Shawyerestimates that 75% of barn owl populations are in man-made nests today. He regards the increased stability in the barn owl population as a major conservation success story for Britain.
The conservation has “most definitely turned a corner” he says.
Shawyer in combination with the Barn Owl Trust and the British Trust for Ornithology believe that the barn owl population is in good health.
Although it is admitted that there are still challenges ahead with problems such as climate change.
In the 1980s, my newspaper tells me that the barn owl population plummeted for the following reasons:
- Agricultural modernisation taking away natural habitat and prey.

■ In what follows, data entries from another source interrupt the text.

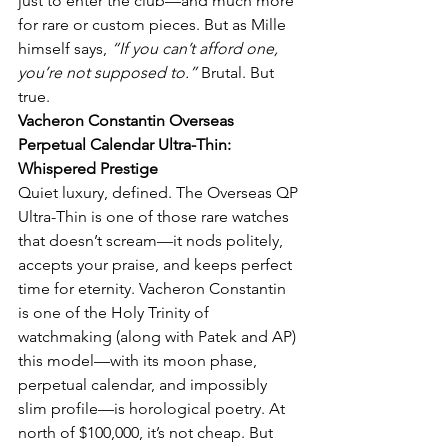
just to enter the club—and much more 
for rare or custom pieces. But as Mille 
himself says, 
“If you can’t afford one, 
you’re not supposed to.”
 Brutal. But 
true.
Vacheron Constantin Overseas 
Perpetual Calendar Ultra-Thin: 
Whispered Prestige
Quiet luxury, defined. The Overseas QP 
Ultra-Thin is one of those rare watches 
that doesn’t scream—it nods politely, 
accepts your praise, and keeps perfect 
time for eternity. Vacheron Constantin 
is one of the Holy Trinity of 
watchmaking (along with Patek and AP) 
this model—with its moon phase, 
perpetual calendar, and impossibly 
slim profile—is horological poetry. At 
north of $100,000, it’s not cheap. But 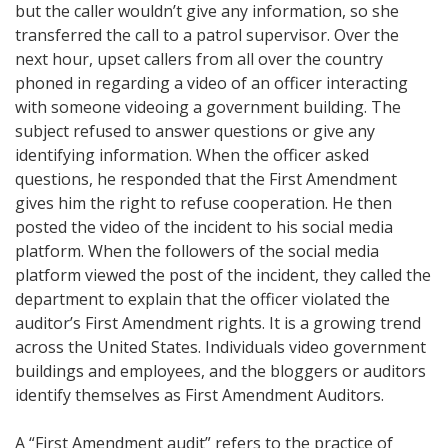
but the caller wouldn’t give any information, so she
transferred the call to a patrol supervisor. Over the
next hour, upset callers from all over the country
phoned in regarding a video of an officer interacting
with someone videoing a government building. The
subject refused to answer questions or give any
identifying information. When the officer asked
questions, he responded that the First Amendment
gives him the right to refuse cooperation. He then
posted the video of the incident to his social media
platform. When the followers of the social media
platform viewed the post of the incident, they called the
department to explain that the officer violated the
auditor’s First Amendment rights. It is a growing trend
across the United States. Individuals video government
buildings and employees, and the bloggers or auditors
identify themselves as First Amendment Auditors.
A “First Amendment audit” refers to the practice of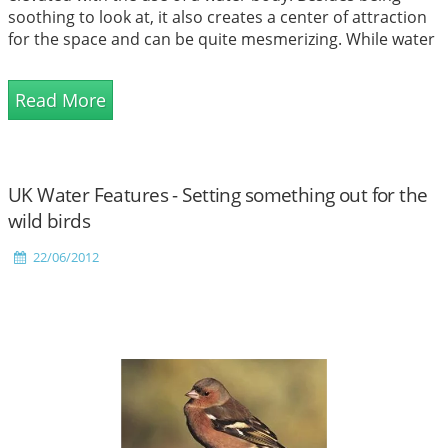
soothing to look at, it also creates a center of attraction
for the space and can be quite mesmerizing. While water
features were once considered to be elements targeted
at specifically the outdoors and large spaces, today it has
Read More
transcended all barriers and come in...
UK Water Features - Setting something out for the
wild birds
22/06/2012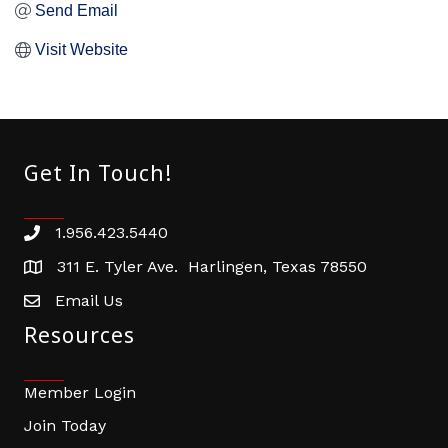
Send Email
Visit Website
Get In Touch!
1.956.423.5440
Phone number
311 E. Tyler Ave. Harlingen, Texas 78550
address
Email Us
email address
Resources
Member Login
Join Today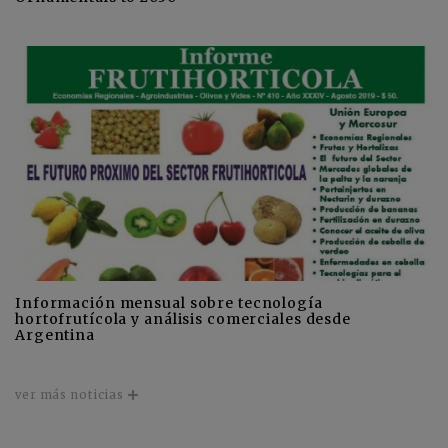
Información mensual sobre tecnología
hortofrutícola y análisis comerciales desde
Argentina
ver más noticias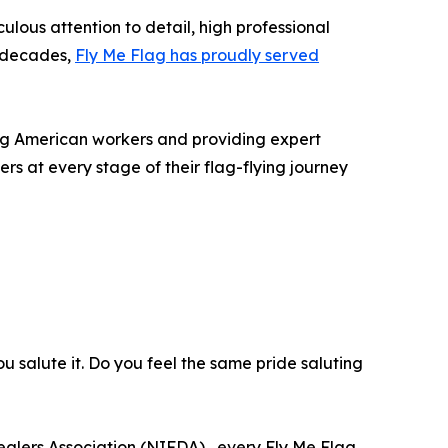
lous attention to detail, high professional
e decades,
Fly Me Flag has proudly served
ing American workers and providing expert
rs at every stage of their flag-flying journey
you salute it. Do you feel the same pride saluting
alers Association (NIFDA) , every Fly Me Flag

- Old barns being converted into houses.
- Trees with hollows in them being felled because of health and safety concerns.
- The use of organochlorine pesticides in the 1950s and 1960s.

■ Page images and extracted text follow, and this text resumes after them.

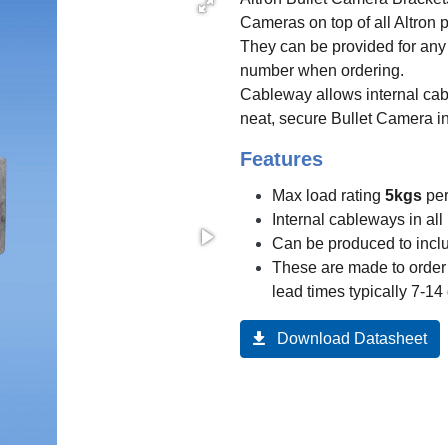
Cameras on top of all Altron 
They can be provided for any
number when ordering.
Cableway allows internal cab
neat, secure Bullet Camera in
Features
Max load rating
5kgs
per
Internal cableways in all
Can be produced to incl
These are made to order 
lead times typically 7-14
Download Datasheet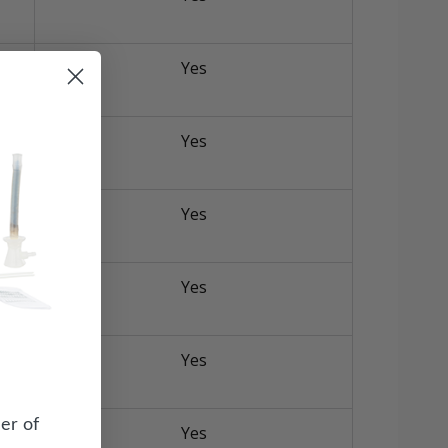
Yes
Yes
Yes
Yes
Yes
er of
Yes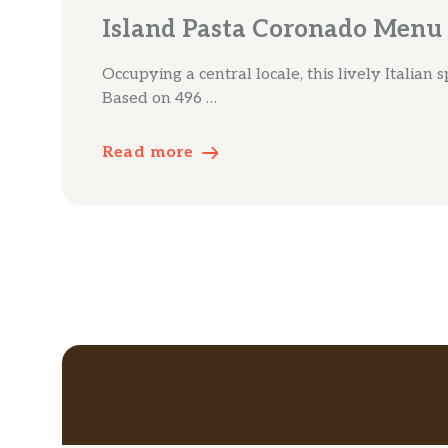
Island Pasta Coronado Menu
Occupying a central locale, this lively Italian 
Based on 496 …
Read more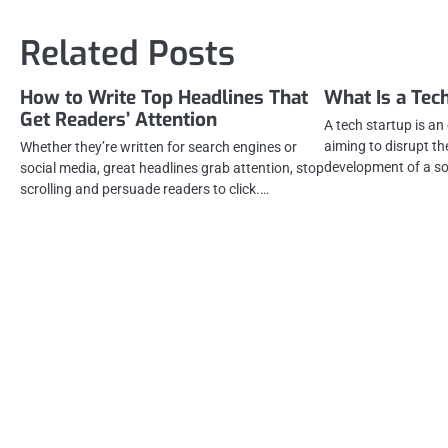
navigation
Related Posts
How to Write Top Headlines That
What Is a Tec
Get Readers’ Attention
A tech startup is an
aiming to disrupt t
Whether they’re written for search engines or
development of a s
social media, great headlines grab attention, stop
scrolling and persuade readers to click.…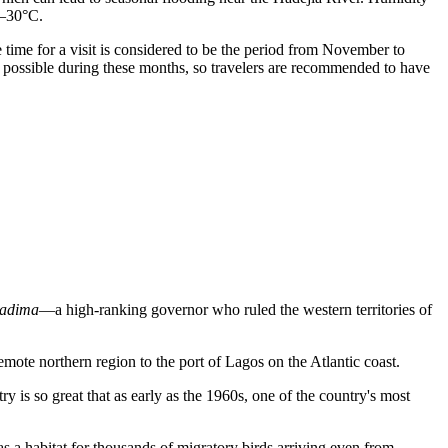
7–30°C.
 time for a visit is considered to be the period from November to
e possible during these months, so travelers are recommended to have
adima
—a high-ranking governor who ruled the western territories of
ote northern region to the port of Lagos on the Atlantic coast.
try is so great that as early as the 1960s, one of the country's most
a habitat for thousands of migratory birds arriving even from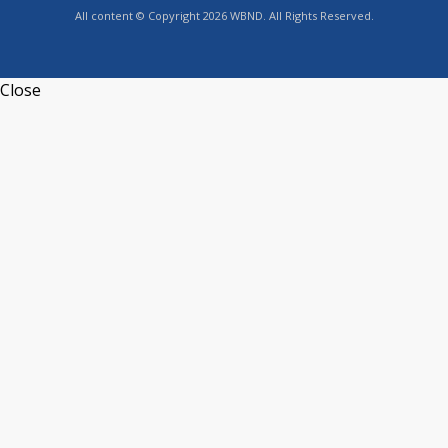
All content © Copyright 2026 WBND. All Rights Reserved.
Close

- The decline in their prey such as rats and mice.
Shawyer is a biochemist but it seems he dedicated his spare time to the conservation of barn owls. He has a book published in 1987 entitled, “The Barn Owl in the British Isles, It’s past, Present and Future”, with a forward by Sir David Attenborough.
At one time it was feared that barn owls would become extinct in the UK with only 4,000 pairs left.
Mr Shawyer founded the Barn Owl Conservation Network in 1988. His mission was to save the species and he achieved that by gathering together volunteers to place nest boxes in suitable buildings and obtaining the agreement and help of landowners and farmers.
Where the barn owl had disappeared in the past there are now thriving populations. Shawyer said that “in Hertfordshire we were down to 9 breeding pairs. Cheshire wasn’t a lot better. It was so low we were expecting extinction in both. Now they are up to the 200 mark. There have also been unbelievable numbers in North Yorkshire”.
An added benefit has been to persuade river authorities to allow long grass to grow to attract mice and voles, the prey animals of owls.
The current conservation status of barn owls are at green whereas they were at amber before. It’s taken a lot of effort Shawyer says. He added:
“I always said we’d never achieve the 12,000 recorded in the 1930s but we have. You couldn’t do any of this work without the support of farmers and landowners. They have to give you permission to put boxes up and I don’t think we ever been refused. It has always been the farmers’ bird, right back to the 1700s, when they used to put owl holes in their barns to come in and take rats and mice.”